Re: Garbage Collection Method

Gordan Bobic <gordan@xxxxxxxxxx> · Fri, 27 Jan 2012 19:28:29 +0000

On 01/27/2012 06:47 PM, Christian Smith wrote:
On Fri, Jan 27, 2012 at 04:26:23PM +0000, Gordan Bobic wrote:
Christian,

Many thanks for your reply.

1) Does it scan blocks from the tail of the file system forward
sequentially?

Yes

2) Does it reclaim blocks regardless of how dirty they are? Or does
it  execute reclaiming on order of maximum dirtyness first in order
to  reduce churn (and flash wear when used on flash media)?

The former.

3) What happens when it encounters a block that isn't dirty? Does it
skip it and reclaim the next dirty block, leaving a "hole"? Or does
it  reclaim everything up to a reclaimable block to make the free
space  contiguous?

It is cleaned regardless. Free space appears to always be contiguous.

Hmm, so the GC causes completely unnecessary flash wear. That's really
bad for the most advantageous use-case of nilfs2. :(

I work round it by setting my protection period to about 1 day, so
I know that the whole device will not be written more than once per
day. Even with 3000 p/e cycle FLASH, that's eight years of use.

Hmm... So the GC is smart enough to stop reclaiming if the next block to 
be checked has a time stamp that is recent enough?

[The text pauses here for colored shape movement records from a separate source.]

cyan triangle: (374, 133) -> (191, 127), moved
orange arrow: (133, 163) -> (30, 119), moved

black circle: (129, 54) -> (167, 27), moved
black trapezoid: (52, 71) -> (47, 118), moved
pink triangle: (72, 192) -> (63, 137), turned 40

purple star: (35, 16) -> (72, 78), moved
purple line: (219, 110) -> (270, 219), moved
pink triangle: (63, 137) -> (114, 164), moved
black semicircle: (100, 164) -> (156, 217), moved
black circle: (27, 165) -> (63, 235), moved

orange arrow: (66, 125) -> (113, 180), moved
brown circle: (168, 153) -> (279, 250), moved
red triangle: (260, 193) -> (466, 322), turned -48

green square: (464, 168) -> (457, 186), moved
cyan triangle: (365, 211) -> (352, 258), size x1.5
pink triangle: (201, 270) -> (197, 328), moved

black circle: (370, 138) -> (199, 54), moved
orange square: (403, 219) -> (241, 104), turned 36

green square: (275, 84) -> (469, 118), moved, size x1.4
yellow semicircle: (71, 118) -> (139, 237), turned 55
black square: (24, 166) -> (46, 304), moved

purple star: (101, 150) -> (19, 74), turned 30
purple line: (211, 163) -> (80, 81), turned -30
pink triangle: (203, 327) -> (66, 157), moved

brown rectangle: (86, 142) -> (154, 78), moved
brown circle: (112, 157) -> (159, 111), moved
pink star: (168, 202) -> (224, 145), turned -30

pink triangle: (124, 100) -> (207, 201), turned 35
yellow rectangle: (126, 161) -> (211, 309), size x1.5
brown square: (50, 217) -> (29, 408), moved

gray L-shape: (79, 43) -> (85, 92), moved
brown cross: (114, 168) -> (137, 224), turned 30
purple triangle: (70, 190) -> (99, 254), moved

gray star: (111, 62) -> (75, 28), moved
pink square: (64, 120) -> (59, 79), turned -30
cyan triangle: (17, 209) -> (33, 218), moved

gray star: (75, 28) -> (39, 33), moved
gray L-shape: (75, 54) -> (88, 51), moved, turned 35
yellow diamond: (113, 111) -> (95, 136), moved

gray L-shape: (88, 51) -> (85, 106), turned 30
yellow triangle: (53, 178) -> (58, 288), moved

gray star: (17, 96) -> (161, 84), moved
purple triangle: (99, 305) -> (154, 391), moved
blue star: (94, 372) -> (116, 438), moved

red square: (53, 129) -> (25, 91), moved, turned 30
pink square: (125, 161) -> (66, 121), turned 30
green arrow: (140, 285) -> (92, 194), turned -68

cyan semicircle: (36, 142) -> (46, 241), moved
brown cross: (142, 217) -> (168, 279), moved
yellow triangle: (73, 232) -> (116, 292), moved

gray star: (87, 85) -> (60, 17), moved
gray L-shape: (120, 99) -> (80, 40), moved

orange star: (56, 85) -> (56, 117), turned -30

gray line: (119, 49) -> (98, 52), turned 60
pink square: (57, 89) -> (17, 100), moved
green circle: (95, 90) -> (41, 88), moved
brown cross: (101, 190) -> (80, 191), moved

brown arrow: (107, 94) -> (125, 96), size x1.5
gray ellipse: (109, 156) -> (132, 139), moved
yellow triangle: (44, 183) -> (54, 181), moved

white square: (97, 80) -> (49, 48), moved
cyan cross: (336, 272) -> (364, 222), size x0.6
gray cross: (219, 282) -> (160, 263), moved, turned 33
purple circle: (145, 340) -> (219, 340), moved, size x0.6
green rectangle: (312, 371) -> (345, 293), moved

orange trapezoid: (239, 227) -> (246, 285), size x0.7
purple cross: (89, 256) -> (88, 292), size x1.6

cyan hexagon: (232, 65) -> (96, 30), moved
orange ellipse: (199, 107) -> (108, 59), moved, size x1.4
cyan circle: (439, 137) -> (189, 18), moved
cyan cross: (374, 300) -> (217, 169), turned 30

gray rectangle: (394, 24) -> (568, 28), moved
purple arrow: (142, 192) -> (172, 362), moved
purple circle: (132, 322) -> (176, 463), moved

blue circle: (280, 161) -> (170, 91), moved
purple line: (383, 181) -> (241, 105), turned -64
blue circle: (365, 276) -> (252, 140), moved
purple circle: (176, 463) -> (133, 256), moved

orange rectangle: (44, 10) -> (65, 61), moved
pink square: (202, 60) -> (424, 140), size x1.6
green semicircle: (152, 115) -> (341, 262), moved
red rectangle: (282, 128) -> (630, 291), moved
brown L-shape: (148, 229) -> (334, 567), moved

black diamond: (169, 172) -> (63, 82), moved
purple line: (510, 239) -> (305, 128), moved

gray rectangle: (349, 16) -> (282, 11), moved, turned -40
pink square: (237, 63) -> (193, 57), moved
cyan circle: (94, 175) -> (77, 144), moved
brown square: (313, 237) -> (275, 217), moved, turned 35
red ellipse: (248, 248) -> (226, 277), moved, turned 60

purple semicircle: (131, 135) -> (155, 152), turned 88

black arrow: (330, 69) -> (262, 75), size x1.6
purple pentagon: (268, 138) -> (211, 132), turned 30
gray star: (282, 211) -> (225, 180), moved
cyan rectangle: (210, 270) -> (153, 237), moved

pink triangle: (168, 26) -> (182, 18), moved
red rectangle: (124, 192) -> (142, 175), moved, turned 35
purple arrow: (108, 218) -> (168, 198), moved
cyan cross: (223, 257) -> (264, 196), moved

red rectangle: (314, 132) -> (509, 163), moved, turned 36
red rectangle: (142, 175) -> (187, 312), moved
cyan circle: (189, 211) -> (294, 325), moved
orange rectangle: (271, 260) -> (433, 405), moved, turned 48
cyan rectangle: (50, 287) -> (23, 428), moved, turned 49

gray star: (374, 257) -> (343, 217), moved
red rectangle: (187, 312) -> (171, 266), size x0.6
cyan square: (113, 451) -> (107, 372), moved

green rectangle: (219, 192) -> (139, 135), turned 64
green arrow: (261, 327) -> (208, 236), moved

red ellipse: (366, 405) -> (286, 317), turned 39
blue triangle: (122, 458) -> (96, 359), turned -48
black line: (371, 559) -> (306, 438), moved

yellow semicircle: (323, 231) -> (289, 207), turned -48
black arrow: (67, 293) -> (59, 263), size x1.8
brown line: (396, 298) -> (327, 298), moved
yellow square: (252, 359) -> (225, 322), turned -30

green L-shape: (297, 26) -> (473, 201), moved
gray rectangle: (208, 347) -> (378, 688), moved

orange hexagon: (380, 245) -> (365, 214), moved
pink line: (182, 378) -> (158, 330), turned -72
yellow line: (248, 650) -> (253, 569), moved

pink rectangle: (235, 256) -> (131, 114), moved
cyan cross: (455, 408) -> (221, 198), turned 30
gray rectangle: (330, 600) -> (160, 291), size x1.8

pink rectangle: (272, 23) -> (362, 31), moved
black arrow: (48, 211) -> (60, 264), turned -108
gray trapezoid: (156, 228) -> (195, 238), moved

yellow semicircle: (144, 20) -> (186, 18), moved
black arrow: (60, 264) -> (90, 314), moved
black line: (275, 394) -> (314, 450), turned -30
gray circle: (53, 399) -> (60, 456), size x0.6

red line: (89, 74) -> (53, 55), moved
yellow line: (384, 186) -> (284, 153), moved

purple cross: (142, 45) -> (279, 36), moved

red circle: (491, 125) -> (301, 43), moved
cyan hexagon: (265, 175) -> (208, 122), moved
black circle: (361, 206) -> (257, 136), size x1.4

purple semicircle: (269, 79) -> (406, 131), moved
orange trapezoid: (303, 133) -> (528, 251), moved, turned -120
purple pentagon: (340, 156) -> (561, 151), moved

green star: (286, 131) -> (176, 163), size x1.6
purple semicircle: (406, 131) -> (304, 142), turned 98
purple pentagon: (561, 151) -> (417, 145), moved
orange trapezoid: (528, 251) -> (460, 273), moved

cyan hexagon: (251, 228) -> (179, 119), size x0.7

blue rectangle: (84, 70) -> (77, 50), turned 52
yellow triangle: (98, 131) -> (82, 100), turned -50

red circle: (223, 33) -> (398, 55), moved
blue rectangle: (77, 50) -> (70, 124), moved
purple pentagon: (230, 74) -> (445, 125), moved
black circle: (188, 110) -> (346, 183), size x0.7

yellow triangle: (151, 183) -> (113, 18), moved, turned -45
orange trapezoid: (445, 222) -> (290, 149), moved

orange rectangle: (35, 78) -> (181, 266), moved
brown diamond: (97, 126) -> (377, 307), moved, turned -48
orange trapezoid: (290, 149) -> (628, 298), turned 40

I find the biggest advantage of NILFS is avoiding the random
small writes that so quickly wear cheap flash out. Even with the
GC, I'd wager NILFS still beats ext3 (say) at avoiding write amp
due to it's more sequential write nature. Not to mention the
performance gains as a result. Random writes are so slow because
each random write might be doing a full block erase, which is
also why their write amp is so bad in the first place. But hey,
they're cheap and designed for camera like write patterns (
writing big files in long contiguous chunks.)

Except they are also the main envisaged storage medium for things like 
ARM machines, most of which are capable of replacing an average desktop 
box if only they didn't lack SATA for a proper SSD.

4) Assuming this isn't already how it works, how difficult would it
be  to modify the reclaim policy (along with associated book-keeping
requirements) to reclaim blocks in the order of dirtiest-block-first?

5) If a suitable book-keeping bitmap was in place for 4), could this
not  be used for accurate df reporting?

Not being a NILFS developer, I can't answer either of these in detail.

However, as I understand it, the filesystem driver does not depend on the
current cleaning policy, and can skip cleaning specific blocks should those
blocks be sufficiently clean. Segments need not be written sequentially,
as each segment contains a pointer to the next segment that will be written
and hence why lssu always lists two segments as active (the current segment
and the next segment to be written).

It's just that the current GC just cleans all segments sequentially. It's
easier to just cycle through the segments in a circular fashion.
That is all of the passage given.